The Breakthrough Energy fund has also found seed backers including founder Jeff Bezos and Alibaba Group Holding Ltd. founder Jack Ma and the founder of Bloomberg LP Michael Bloomberg.

The European fund is expected to begin operating next year. Half its equity will come from Breakthrough and the other half from the EU’s InnovFin program. Gates added that they will come back after a couple of years to map the progress and explore possibilities of scaling up the investment.

Android Creator’s Startup Lets Go Of A Third Of Its Staff

Andy Rubin's startup Essential Products Inc. has let go of about 30 percent of its employees at a time when it is working on a new type of phone that mimics the user and automatically replies for them.
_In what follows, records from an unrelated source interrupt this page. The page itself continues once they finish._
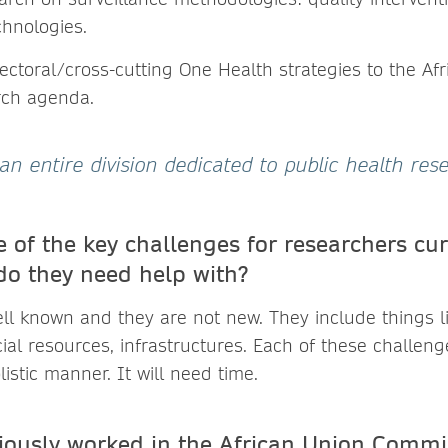
chnologies.
ectoral/cross-cutting One Health strategies to the Af
rch agenda.
an entire division dedicated to public health rese
 of the key challenges for researchers cur
do they need help with?
ll known and they are not new. They include things l
al resources, infrastructures. Each of these challen
istic manner. It will need time.
iously worked in the African Union Commi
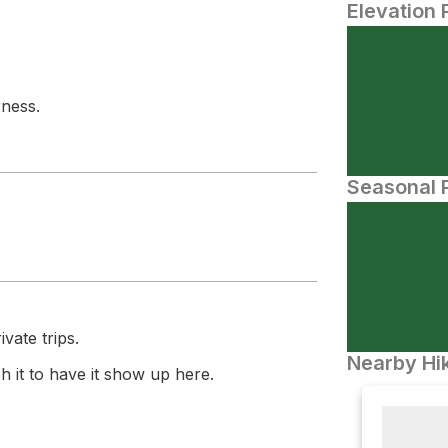
Elevation 
rness.
Seasonal P
vate trips.
Nearby Hik
 it to have it show up here.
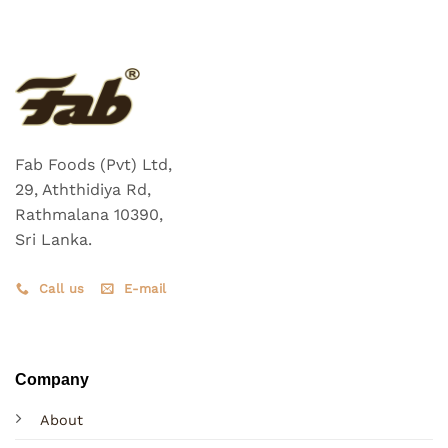
Fab Foods (Pvt) Ltd,
29, Aththidiya Rd,
Rathmalana 10390,
Sri Lanka.
Call us
E-mail
Company
About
The staff cut has happened in the hardware, marketing and sales division, Bloomberg reported citing people familiar with the matter. The company has about 120 employees according to its website.

Andy Rubin in Hong Kong, China. (Photographer: Jerome Favre/Bloomberg)
Andy Rubin in Hong Kong, China. (Photographer: Jerome Favre/Bloomberg)

“This has been a difficult decision to make. We are very sorry for the impact on our colleagues who are leaving the company and are doing everything we can to help them with their future careers,” an Essential spokeswoman was quoted as saying by Bloomberg. “We are confident that our sharpened product focus will help us deliver a truly game changing consumer product.”

Essential Products Inc. has put aside most of its projects to focus on development of its new kind of phone, which will be much smaller than conventional smartphones. The startup has paused work on a planned home speaker months after they cancelled a different smartphone.

Last year Rubin had launched the Essential Smartphone to great fanfare, particularly among Android purists. The startup spent nearly $100 million on developing the phone. But sales were disappointing due to a steep price tag and technical glitches.

Rubin has been developing phones for nearly 20 years. After leaving Google in 2014, he formed Playground Global, an incubator that has raised about $300 million from the likes of Amazon, Tencent and Redpoint. Essential is part of the same incubator.